**MATERIALS PROVIDED**:
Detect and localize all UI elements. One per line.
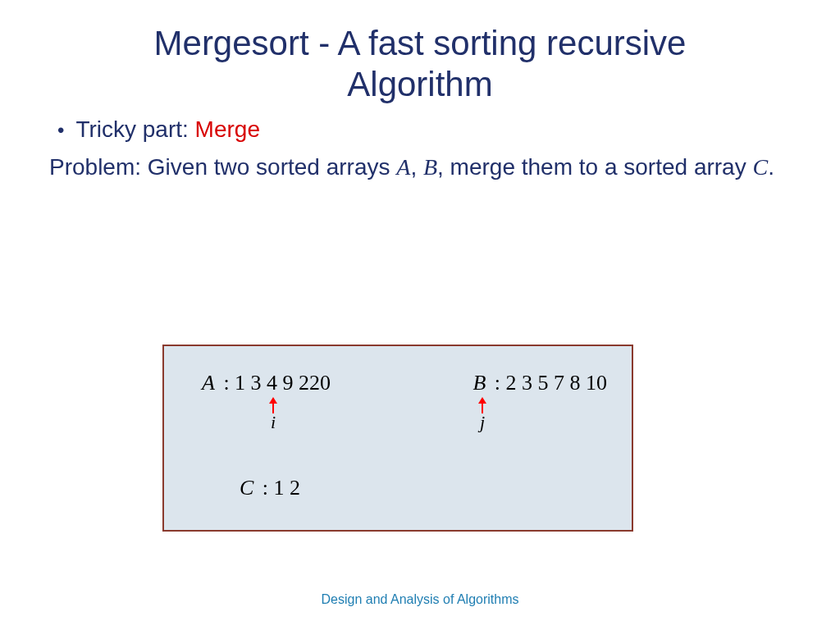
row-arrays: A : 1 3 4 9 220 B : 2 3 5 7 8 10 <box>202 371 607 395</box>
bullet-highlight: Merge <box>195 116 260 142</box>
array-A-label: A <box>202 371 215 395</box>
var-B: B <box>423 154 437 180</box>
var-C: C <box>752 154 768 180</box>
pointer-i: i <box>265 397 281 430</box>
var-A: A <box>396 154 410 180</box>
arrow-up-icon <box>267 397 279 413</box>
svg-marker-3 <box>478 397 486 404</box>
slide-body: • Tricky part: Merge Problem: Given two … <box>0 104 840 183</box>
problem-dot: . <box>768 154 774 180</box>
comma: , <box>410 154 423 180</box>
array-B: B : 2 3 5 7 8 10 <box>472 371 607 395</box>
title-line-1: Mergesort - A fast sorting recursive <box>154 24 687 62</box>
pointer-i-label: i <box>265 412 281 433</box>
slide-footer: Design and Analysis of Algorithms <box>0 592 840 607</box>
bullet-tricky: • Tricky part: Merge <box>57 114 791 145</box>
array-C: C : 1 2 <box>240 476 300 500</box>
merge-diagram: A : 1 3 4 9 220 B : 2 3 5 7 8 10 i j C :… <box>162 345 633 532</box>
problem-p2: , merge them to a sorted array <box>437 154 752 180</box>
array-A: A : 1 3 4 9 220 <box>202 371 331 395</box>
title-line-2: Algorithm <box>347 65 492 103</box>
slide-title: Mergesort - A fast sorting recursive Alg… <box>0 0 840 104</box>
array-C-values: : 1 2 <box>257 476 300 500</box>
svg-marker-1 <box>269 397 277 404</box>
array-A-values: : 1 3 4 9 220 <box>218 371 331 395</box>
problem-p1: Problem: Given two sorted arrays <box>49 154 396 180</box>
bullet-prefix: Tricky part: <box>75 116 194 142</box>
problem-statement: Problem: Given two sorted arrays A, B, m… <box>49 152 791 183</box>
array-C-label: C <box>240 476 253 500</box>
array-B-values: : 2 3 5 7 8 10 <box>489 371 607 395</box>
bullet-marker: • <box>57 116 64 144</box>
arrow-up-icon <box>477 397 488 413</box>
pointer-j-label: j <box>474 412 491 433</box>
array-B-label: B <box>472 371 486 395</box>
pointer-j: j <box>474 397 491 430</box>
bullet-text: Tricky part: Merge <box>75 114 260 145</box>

**TRY IT**:
Which lines in the material above include the string "Tricky"? Pull them out.

**FINAL ANSWER**:
slide-body: • Tricky part: Merge Problem: Given two … <box>0 104 840 183</box>
bullet-tricky: • Tricky part: Merge <box>57 114 791 145</box>
bullet-prefix: Tricky part: <box>75 116 194 142</box>
bullet-text: Tricky part: Merge <box>75 114 260 145</box>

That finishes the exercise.